Il termine “eutanasia” (che letteralmente significa “dolce morte”) generalmente si riferisce alla scelta di procurare una morte senza dolore ai malati cronici o terminali destinati altrimenti a soffrire inutilmente. Nel contesto del periodo Nazista, però, la parola “eutanasia” venne usata come eufemismo per indicare il piano segreto per l’uccisione sistematica dei pazienti disabili ospitati negli istituti di cura sia della Germania sia dei paesi che le erano stati annessi. Questo programma costituì la prima vera politica di sterminio di massa della Germania nazista. Gli ideatori del programma “eutanasia” - così come coloro che più tardi pianificarono il genocidio degli Ebrei - intendevano creare una società pura dal punto di vista razziale, da difendere poi con leggi specifiche sulla riproduzione umana; per far sì che tale visione divenisse realtà, essi utilizzarono metodi radicali con cui eliminare di tutti coloro giudicati inadatti a farne parte.

Il 18 agosto 1939, il governo tedesco emanò un decreto con il quale obbligava tutto il personale sanitario a registrare sia i neonati che i bambini al di sotto dei tre anni affetti da qualche forma di disabilità. Nell’ottobre del 1939, le autorità cominciarono a fare pressioni sui genitori di tali bambini affinché li affidassero alle cliniche pediatriche, le quali in realtà erano dei veri e propri centri di sterminio dove lo staff medico eliminava i piccoli pazienti o attraverso overdose letali oppure facendoli morire di fame. Questa particolare politica di sterminio venne estesa fino ad includere tutti i giovani fino ai 17 anni d’età e, ben presto, anche agli adulti ricoverati in istituto per gli stessi motivi. Nell’autunno del 1939, Adolf Hitler firmò segretamente un documento con cui si proteggeva da qualunque conseguenza legale il personale sanitario coinvolto nel programma. Il nome in codice di questo piano segreto fu “T4” e nel suo ambito vennero anche costruiti 6 centri dove i pazienti venivano eliminati con il gas. Entro poche ore dall’arrivo, le vittime venivano uccise dal monossido di carbonio, nelle camere a gas camuffate da locali doccia. I funzionari del T4 bruciavano poi i cadaveri nei forni crematori, mentre altri addetti trasferivano le ceneri dai forni - dove avevano formato un unico mucchio - in urne da mandare ai parenti, insieme a un certificato in cui veniva indicata una causa di morte fittizia.

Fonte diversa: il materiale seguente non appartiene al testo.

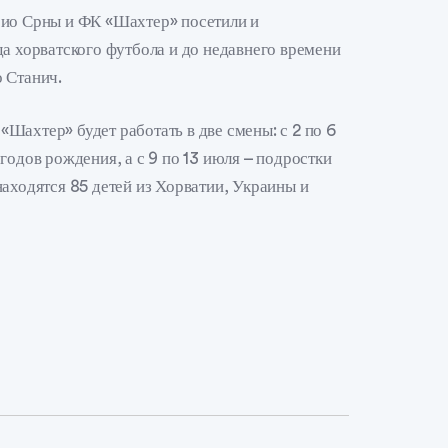
рио Срны и ФК «Шахтер» посетили и
да хорватского футбола и до недавнего времени
 Станич.
Шахтер» будет работать в две смены: с 2 по 6
годов рождения, а с 9 по 13 июля – подростки
находятся 85 детей из Хорватии, Украины и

Quando la notizia dell’esistenza di questo programma si diffuse tra l’opinione pubblica, le proteste furono tali che Hitler ne ordinò la sospensione, nell’agosto del 1941. Ciò nonostante, nell’agosto del 1942, il personale sanitario tedesco riprese le uccisioni. In questa seconda fase, buona parte del lavoro venne affidata alle autorità locali, mentre i pazienti cominciarono ad essere eliminati con metodi più difficili da individuare, come la morte per fame o le iniezioni letali. Nella zona orientale europea occupata dai Tedeschi, le SS e le unità di polizia uccisero anche decine di migliaia di pazienti disabili tramite fucilazioni in massa o all’interno di furgoni trasformati in camere a gas. Gli ideatori della “Soluzione Finale” si ispirarono, per l’eliminazione degli Ebrei, proprio alle camere a gas e ai forni crematori realizzati nell’ambito del programma T4, mentre il personale che vi aveva partecipato e che aveva dimostrato di essere particolarmente affidabile, ebbe poi un ruolo centrale nei centri di sterminio di Belzec, Sobibor e Treblinka. Il programma eutanasia continuò fino agli ultimi giorni della guerra, espandendosi fino ad includere i pazienti geriatrici, le vittime dei bombardamenti e gli stranieri che precedentemente erano stati mandati ai lavori forzati. Gli storici calcolano che il programma “eutanasia” causò in tutto la morte di 200.000 persone.